METHODS: Pharmacy records were reviewed at Virginia Commonwealth University Health Systems(VCUHS) for pediatric intravenous valproic acid (IV VPA)use. Two patients were identified who required high doses of IV VPA for the control of status epilepticus(SE) and both required continuous infusions.
RESULTS: Patient #1- A 3 yr 4 mo old male with a weight of 11.4 kg was transferred to VCUHS from an outlying hospital after 51 days of intractable seizures. On transfer, medications were topiramate, lamotrigine, lorazepam, valproic acid, ranitidine, L-carnitine, amoxicillin, albuterol, beclomethasone, dipropionate and ipratrapium bromide. VPA levels were [lt]25mg/L with doses of 25mg/kg every 6 hours. Additional bolus doses of IV VPA ranged from 90mg/kg/day to 263mg/kg/day with levels ranging from 26mg/L to 104mg/L and seizure activity continued. A continuous infusion of IV VPA was begun at 50/mg/hr and seizure activity ceased. VPA levels remained consistent at 71mg/L.
Patient #2- A 3 mo old male with a weight of 8.3kg was admitted via VCUHS ER in Status Epilepticus (SE). Admission medications were phenobarbital and famotidine. When IV VPA was started medications included metoclopramide, chloral hydrate, glycopyrrolate, nitrofurantoin, topiramate, tiagabine, ferrous sulfate, famotidine, and midazolam. IV VPA was started at 25mg/kg with an additional bolus given 2 hours later. VPA level was 49mg/L. Additional bolus doses of IV VPA ranging from 36mg/kg/day to 217 mg/kg/day were given. To maintain consistent therapeutic levels dosing intervals were shortened and total daily doses were increased. For patient care reasons continuous infusion was substituted when bolus dosing reached every two hours. Infusion rates of 120mg/hr (347mg/kg) which resulted in concentrations of 134mg/L to160mg/L were needed to stop the SE.

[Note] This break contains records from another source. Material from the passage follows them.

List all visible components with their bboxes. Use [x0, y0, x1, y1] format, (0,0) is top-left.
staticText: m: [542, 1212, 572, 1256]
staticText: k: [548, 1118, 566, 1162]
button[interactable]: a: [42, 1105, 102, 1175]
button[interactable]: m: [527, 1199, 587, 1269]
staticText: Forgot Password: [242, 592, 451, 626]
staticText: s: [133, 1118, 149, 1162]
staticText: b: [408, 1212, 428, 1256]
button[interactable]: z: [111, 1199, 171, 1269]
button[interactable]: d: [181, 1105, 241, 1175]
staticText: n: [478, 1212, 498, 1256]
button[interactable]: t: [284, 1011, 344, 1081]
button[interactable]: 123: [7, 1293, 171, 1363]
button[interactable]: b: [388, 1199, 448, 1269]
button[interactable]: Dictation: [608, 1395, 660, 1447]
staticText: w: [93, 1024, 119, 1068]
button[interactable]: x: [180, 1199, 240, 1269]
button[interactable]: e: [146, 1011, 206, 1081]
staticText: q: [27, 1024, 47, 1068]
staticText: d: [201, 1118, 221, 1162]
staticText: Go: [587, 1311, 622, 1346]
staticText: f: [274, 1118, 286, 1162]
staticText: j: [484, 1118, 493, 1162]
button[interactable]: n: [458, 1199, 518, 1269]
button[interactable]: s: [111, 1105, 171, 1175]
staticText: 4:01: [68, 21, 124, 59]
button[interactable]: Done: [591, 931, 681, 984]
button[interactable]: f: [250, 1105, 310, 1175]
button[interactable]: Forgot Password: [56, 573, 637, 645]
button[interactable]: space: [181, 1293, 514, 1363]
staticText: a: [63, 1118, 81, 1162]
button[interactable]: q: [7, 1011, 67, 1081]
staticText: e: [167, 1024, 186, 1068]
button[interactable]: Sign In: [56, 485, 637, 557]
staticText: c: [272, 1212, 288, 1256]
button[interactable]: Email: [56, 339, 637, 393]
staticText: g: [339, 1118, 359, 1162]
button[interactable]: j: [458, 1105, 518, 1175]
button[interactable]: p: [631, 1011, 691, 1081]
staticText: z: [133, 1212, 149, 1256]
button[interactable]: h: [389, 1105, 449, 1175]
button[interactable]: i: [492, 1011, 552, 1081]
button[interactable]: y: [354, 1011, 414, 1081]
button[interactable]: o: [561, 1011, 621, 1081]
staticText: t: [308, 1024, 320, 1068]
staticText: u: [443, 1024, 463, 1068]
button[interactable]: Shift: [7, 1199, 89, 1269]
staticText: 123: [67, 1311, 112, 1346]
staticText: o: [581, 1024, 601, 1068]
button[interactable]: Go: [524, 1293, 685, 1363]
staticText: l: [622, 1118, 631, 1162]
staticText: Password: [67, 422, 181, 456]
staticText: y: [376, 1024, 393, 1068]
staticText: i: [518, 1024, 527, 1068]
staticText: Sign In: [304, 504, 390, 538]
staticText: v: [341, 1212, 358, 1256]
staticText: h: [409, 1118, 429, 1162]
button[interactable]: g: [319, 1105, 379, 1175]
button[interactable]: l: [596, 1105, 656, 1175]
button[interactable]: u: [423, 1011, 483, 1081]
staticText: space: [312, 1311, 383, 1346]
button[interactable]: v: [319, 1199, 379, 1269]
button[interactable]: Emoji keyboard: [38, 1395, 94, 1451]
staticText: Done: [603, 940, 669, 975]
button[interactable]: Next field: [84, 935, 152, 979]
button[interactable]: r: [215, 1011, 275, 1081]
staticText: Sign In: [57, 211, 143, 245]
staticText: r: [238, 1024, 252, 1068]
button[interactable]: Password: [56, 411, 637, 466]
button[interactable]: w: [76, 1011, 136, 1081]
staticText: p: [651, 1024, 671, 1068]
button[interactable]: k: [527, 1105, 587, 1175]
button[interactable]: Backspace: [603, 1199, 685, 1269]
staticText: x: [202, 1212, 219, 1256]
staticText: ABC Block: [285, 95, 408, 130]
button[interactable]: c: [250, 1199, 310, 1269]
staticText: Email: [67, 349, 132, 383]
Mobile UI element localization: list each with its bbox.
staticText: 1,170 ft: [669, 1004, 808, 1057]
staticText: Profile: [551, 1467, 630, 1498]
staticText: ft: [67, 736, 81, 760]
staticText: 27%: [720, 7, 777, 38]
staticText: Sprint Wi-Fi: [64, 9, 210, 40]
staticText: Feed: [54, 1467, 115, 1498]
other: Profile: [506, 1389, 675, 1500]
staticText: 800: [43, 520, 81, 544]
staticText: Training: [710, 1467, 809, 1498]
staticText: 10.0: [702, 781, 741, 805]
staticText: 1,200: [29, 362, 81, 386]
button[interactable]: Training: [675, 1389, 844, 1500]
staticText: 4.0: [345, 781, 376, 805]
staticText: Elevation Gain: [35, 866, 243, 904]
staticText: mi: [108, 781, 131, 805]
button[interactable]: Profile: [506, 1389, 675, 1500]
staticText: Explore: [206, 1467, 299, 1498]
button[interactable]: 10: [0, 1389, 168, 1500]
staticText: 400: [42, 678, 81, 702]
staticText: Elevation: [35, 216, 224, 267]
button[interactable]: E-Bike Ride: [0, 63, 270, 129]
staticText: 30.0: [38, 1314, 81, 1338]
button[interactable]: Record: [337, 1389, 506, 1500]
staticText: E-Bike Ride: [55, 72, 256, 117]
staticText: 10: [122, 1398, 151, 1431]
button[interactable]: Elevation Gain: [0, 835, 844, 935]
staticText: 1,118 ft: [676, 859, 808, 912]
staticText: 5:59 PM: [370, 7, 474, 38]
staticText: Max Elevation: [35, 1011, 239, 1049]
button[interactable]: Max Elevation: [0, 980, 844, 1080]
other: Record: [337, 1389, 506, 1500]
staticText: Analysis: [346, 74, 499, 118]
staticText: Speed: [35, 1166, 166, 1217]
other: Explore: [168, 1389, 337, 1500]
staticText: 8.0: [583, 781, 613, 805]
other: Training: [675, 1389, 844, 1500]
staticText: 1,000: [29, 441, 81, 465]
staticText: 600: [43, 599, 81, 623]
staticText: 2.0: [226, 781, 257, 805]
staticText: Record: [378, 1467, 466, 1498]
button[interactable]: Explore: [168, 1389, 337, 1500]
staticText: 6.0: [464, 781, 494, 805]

In both patients there were no significant changes in blood pressure, liver enzymes or platelet count.
CONCLUSIONS: In some cases patients high doses of IV VPA are indicated. We report 2 cases where doses up to 347mg/kg/day given by continuous infusion were needed to stop SE. These pediatric patients reinforce the need to monitor the therapeutic response in determining the most appropriate dose and rate of infusion. However appropriate surveillance labs should be followed.